Long-term HS is probably critical for thermo-tolerance since it negatively affects the scavenger capacity of ROS of the exposed tissues. The decrease in SOD and CAT in the leaves of two creeping bentgrass genotypes after long-term HS is responsible for the damage to cell membranes and leaf senescence (Liu and Huang, 2000). The decline in SOD and CAT activities with increasing root-zone temperatures in creeping bentgrass negatively affects turf quality (Wang et al., 2003). The reduction in SOD activity after long-term HS is responsible for the heat sensitivity of the ‘Brillant’ Kentucky bluegrass cultivar (He and Huang, 2010), and causes membrane damage and decreases the photosynthetic rate in sorghum leaves (Djanaguiraman et al., 2010), as well as oxidative damage and growth reduction in cucumber plants (Zhang et al., 2012).

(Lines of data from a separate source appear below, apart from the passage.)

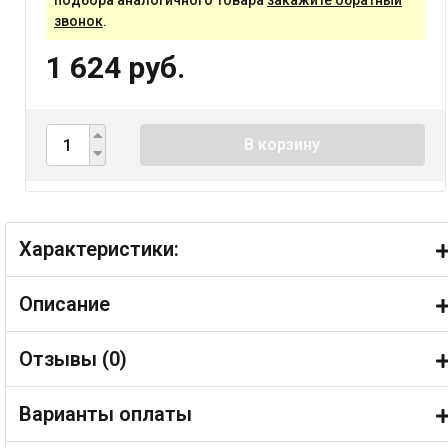
подбора аналогичного товара
закажите обратный
звонок
.
1 624 руб.
В корзину
Характеристики:
Описание
Отзывы (
0
)
Варианты оплаты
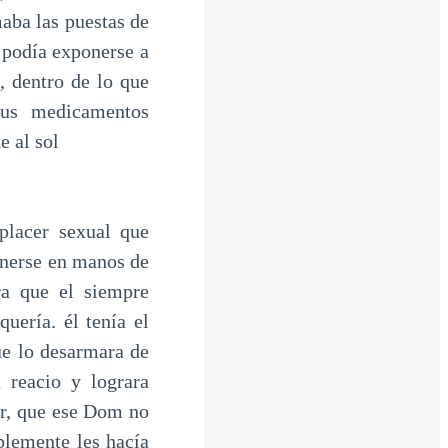
maba las puestas de
 podía exponerse a
, dentro de lo que
sus medicamentos
e al sol
lacer sexual que
ponerse en manos de
ra que el siempre
uería. él tenía el
e lo desarmara de
 reacio y lograra
ar, que ese Dom no
mplemente les hacía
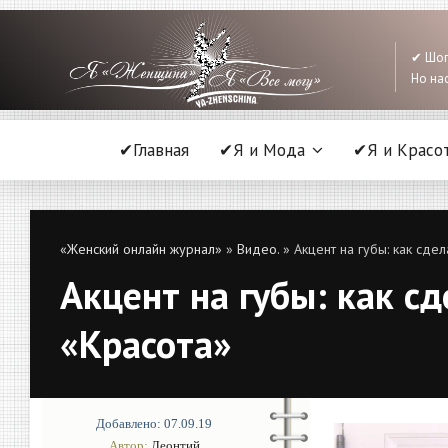
✔ Шоп
Но нас
✔Главная
✔Я и Мода
✔Я и Красо
«Женский онлайн журнал»
»
Видео.
» Акцент на губы: как сде
Акцент на губы: как с
«Красота»
Добавлено: 07.09.19
Автор:
Леонтий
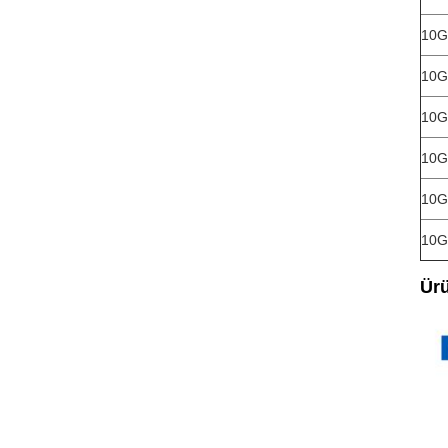
10G
10G
10G
10G
10G
10G
Ürü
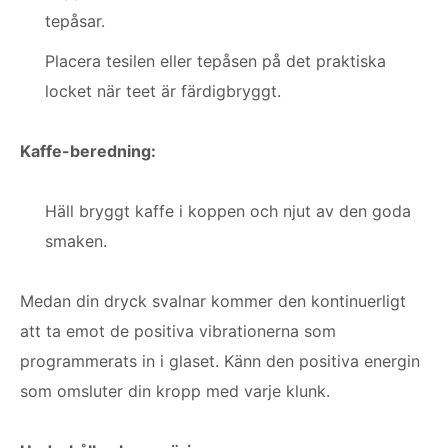
tepåsar.
Placera tesilen eller tepåsen på det praktiska
locket när teet är färdigbryggt.
Kaffe-beredning:
Häll bryggt kaffe i koppen och njut av den goda
smaken.
Medan din dryck svalnar kommer den kontinuerligt
att ta emot de positiva vibrationerna som
programmerats in i glaset. Känn den positiva energin
som omsluter din kropp med varje klunk.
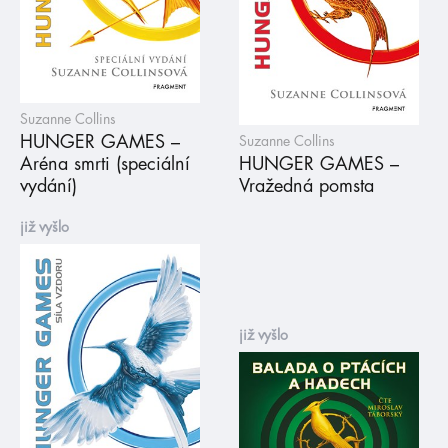
Suzanne Collins
HUNGER GAMES –
Suzanne Collins
Aréna smrti (speciální
HUNGER GAMES –
vydání)
Vražedná pomsta
již vyšlo
již vyšlo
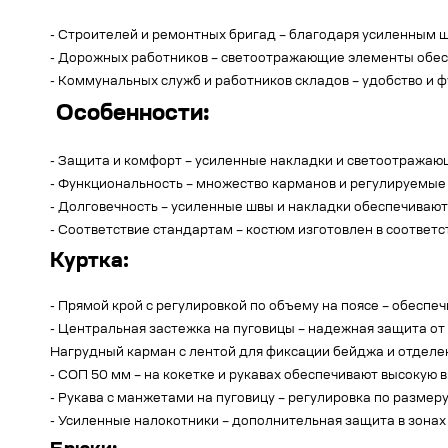
- Строителей и ремонтных бригад – благодаря усиленным 
- Дорожных работников – светоотражающие элементы обесп
- Коммунальных служб и работников складов – удобство и 
Особенности:
- Защита и комфорт – усиленные накладки и светоотражаю
- Функциональность – множество карманов и регулируемы
- Долговечность – усиленные швы и накладки обеспечивают
- Соответствие стандартам – костюм изготовлен в соответс
Куртка:
- Прямой крой с регулировкой по объему на поясе – обеспе
- Центральная застежка на пуговицы – надежная защита от 
Нагрудный карман с лентой для фиксации бейджа и отделен
- СОП 50 мм – на кокетке и рукавах обеспечивают высокую 
- Рукава с манжетами на пуговицу – регулировка по размер
- Усиленные налокотники – дополнительная защита в зонах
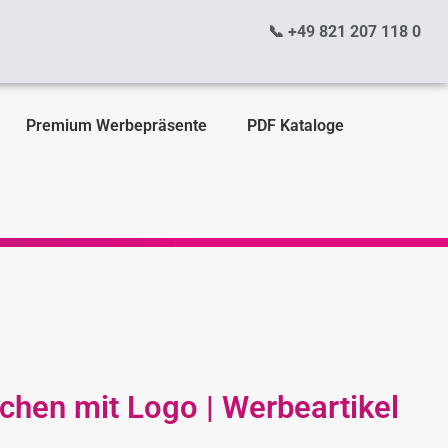
📞 +49 821 207 118 0
Premium Werbepräsente
PDF Kataloge
chen mit Logo | Werbeartikel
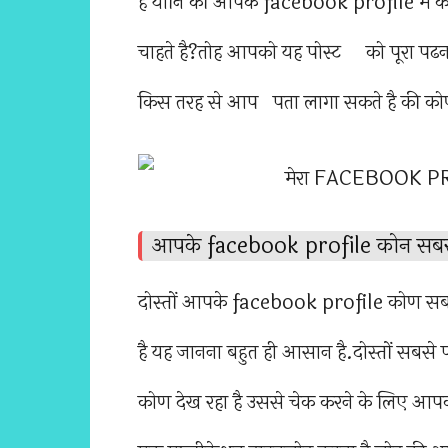
है यानि की आपके facebook profile में को
चाहते है?तोह आपको यह पोस्ट को पूरा पढन
किस तरह से आप पता लागा सकते है की को
आपके facebook profile कोन सबसे ज
दोस्तों आपके facebook profile कोण सबस
है यह जानना बहुत ही आसान है.दोस्तों स
कोण देख रहा है उससे चेक करने के लिए आ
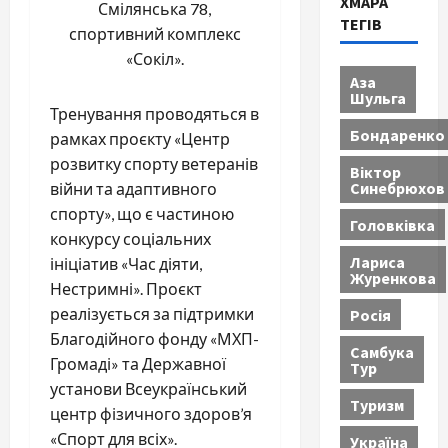
ХМАРА
Смілянська 78,
ТЕГІВ
спортивний комплекс
«Сокіл».
Аза
Шульга
Тренування проводяться в
Бондаренко
рамках проєкту «Центр
розвитку спорту ветеранів
Віктор
Синебрюхов
війни та адаптивного
спорту», що є частиною
Головківка
конкурсу соціальних
Лариса
ініціатив «Час діяти,
Журенкова
Нестримні». Проєкт
реалізується за підтримки
Росія
Благодійного фонду «МХП-
Самбука
Громаді» та Державної
Тур
установи Всеукраїнський
Туризм
центр фізичного здоров’я
«Спорт для всіх».
Україна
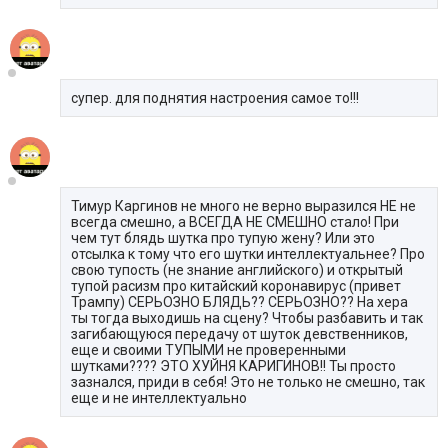
супер. для поднятия настроения самое то!!!
Тимур Каргинов не много не верно выразился НЕ не
всегда смешно, а ВСЕГДА НЕ СМЕШНО стало! При
чем тут блядь шутка про тупую жену? Или это
отсылка к тому что его шутки интеллектуальнее? Про
свою тупость (не знание английского) и открытый
тупой расизм про китайский коронавирус (привет
Трампу) СЕРЬОЗНО БЛЯДЬ?? СЕРЬОЗНО?? На хера
ты тогда выходишь на сцену? Чтобы разбавить и так
загибающуюся передачу от шуток девственников,
еще и своими ТУПЫМИ не проверенными
шутками???? ЭТО ХУЙНЯ КАРИГИНОВ!! Ты просто
зазнался, приди в себя! Это не только не смешно, так
еще и не интеллектуально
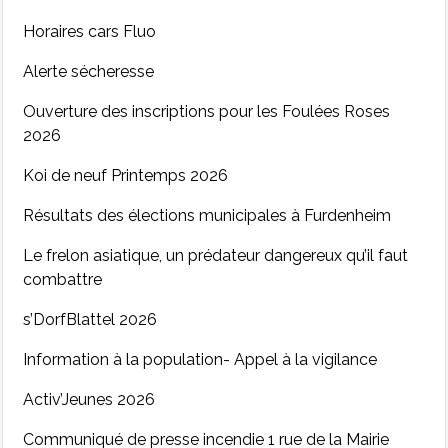
Horaires cars Fluo
Alerte sécheresse
Ouverture des inscriptions pour les Foulées Roses
2026
Koi de neuf Printemps 2026
Résultats des élections municipales à Furdenheim
Le frelon asiatique, un prédateur dangereux qu’il faut
combattre
s’DorfBlattel 2026
Information à la population- Appel à la vigilance
Activ’Jeunes 2026
Communiqué de presse incendie 1 rue de la Mairie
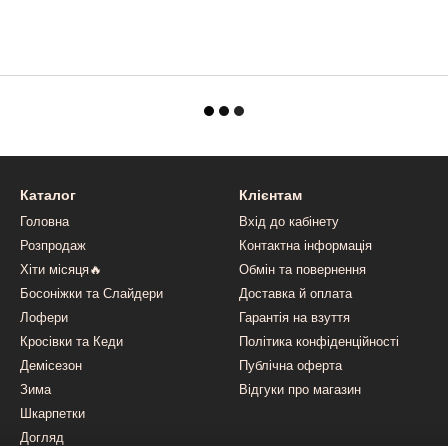
Каталог
Клієнтам
Головна
Вхід до кабінету
Розпродаж
Контактна інформація
Хіти місяця🔥
Обмін та повернення
Босоніжки та Слайдери
Доставка й оплата
Лофери
Гарантія на взуття
Кросівки та Кеди
Політика конфіденційності
Демісезон
Публічна оферта
Зима
Відгуки про магазин
Шкарпетки
Догляд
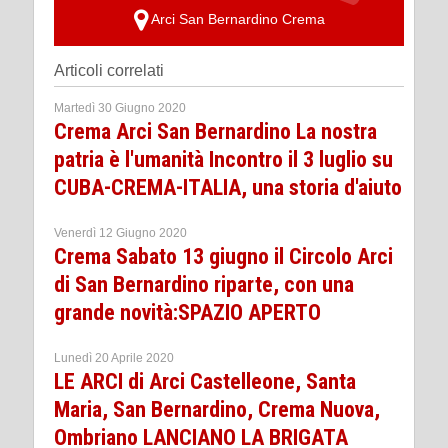
Arci San Bernardino Crema
Articoli correlati
Martedì 30 Giugno 2020
Crema Arci San Bernardino La nostra
patria è l'umanità Incontro il 3 luglio su
CUBA-CREMA-ITALIA, una storia d'aiuto
Venerdì 12 Giugno 2020
Crema Sabato 13 giugno il Circolo Arci
di San Bernardino riparte, con una
grande novità:SPAZIO APERTO
Lunedì 20 Aprile 2020
LE ARCI di Arci Castelleone, Santa
Maria, San Bernardino, Crema Nuova,
Ombriano LANCIANO LA BRIGATA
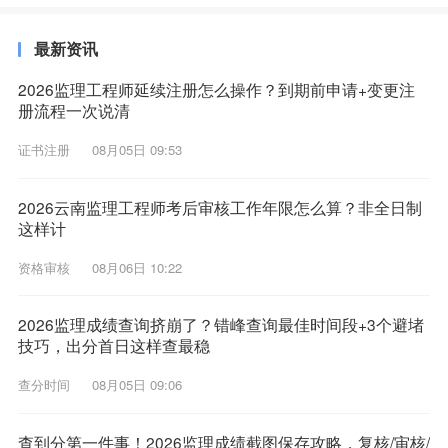
最新资讯
2026监理工程师延续注册怎么操作？到期前申请+变更注
册流程一次说清
证书注册
08月05日 09:53
2026云南监理工程师考后审核工作年限怎么算？非全日制
这样计
资格审核
08月06日 10:22
2026监理成绩查询挤崩了？错峰查询最佳时间段+3个避堵
技巧，出分首日这样查最稳
查分时间
08月05日 09:06
查到分第一件事！2026监理成绩截图保存攻略，复核/审核/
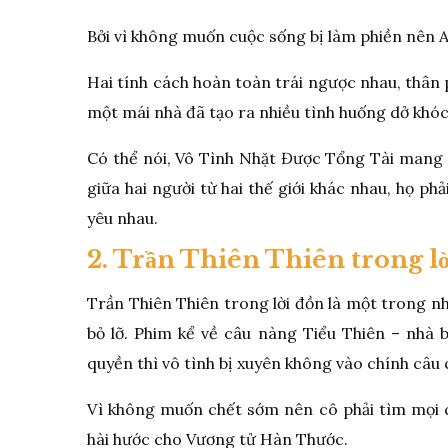
Bởi vì không muốn cuộc sống bị làm phiền nên A
Hai tính cách hoàn toàn trái ngược nhau, thân 
một mái nhà đã tạo ra nhiều tình huống dở khóc
Có thể nói, Vô Tình Nhặt Được Tổng Tài mang 
giữa hai người từ hai thế giới khác nhau, họ ph
yêu nhau.
2. Trần Thiên Thiên trong l
Trần Thiên Thiên trong lời đồn là một trong 
bỏ lỡ. Phim kể về câu nàng Tiểu Thiên – nhà b
quyền thì vô tình bị xuyên không vào chính câu
Vì không muốn chết sớm nên cô phải tìm mọi c
hài hước cho Vương tử Hàn Thước.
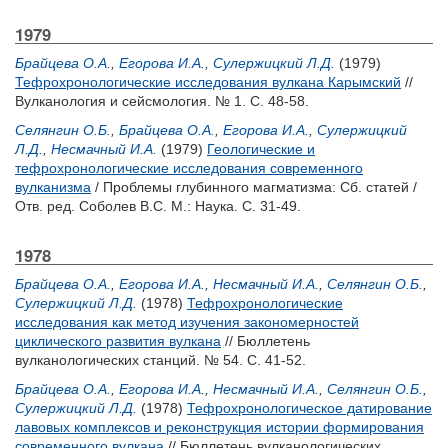
1979
Брайцева О.А.
,
Егорова И.А.
,
Сулержицкий Л.Д.
(1979)
Тефрохронологические исследования вулкана Карымский
//
Вулканология и сейсмология. № 1. С. 48-58.
Селянгин О.Б.
,
Брайцева О.А.
,
Егорова И.А.
,
Сулержицкий
Л.Д.
,
Несмачный И.А.
(1979)
Геологические и
тефрохронологические исследования современного
вулканизма
/ Проблемы глубинного магматизма: Сб. статей /
Отв. ред.
Соболев B.C.
М.: Наука. С. 31-49.
1978
Брайцева О.А.
,
Егорова И.А.
,
Несмачный И.А.
,
Селянгин О.Б.
,
Сулержицкий Л.Д.
(1978)
Тефрохронологические
исследования как метод изучения закономерностей
циклического развития вулкана
// Бюллетень
вулканологических станций. № 54. С. 41-52.
Брайцева О.А.
,
Егорова И.А.
,
Несмачный И.А.
,
Селянгин О.Б.
,
Сулержицкий Л.Д.
(1978)
Тефрохронологическое датирование
лавовых комплексов и реконструкция истории формирования
современного вулкана
// Бюллетень вулканологических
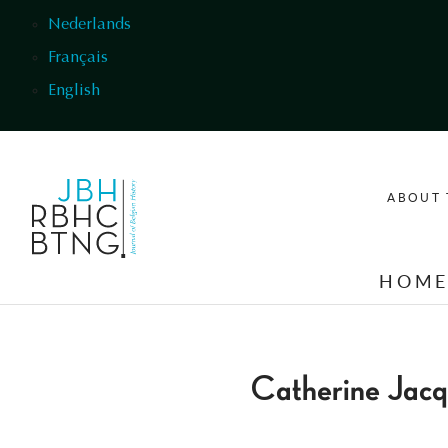
Skip to main content
Nederlands
Français
English
ABOUT 
HOM
Catherine Jacq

The intensity of HS is another pivotal parameter for thermo-tolerance. The increase in temperature stimulates the activity and the expression of antioxidant enzymes until a threshold temperature is reached. If the temperature is higher than the threshold, which changes considerably among species and cultivars, it causes a decrease in redox metabolites and proteins and a consequent decrease in growth (Locato et al., 2008; Chakraborty and Pradhan, 2011; Kumar et al., 2012a).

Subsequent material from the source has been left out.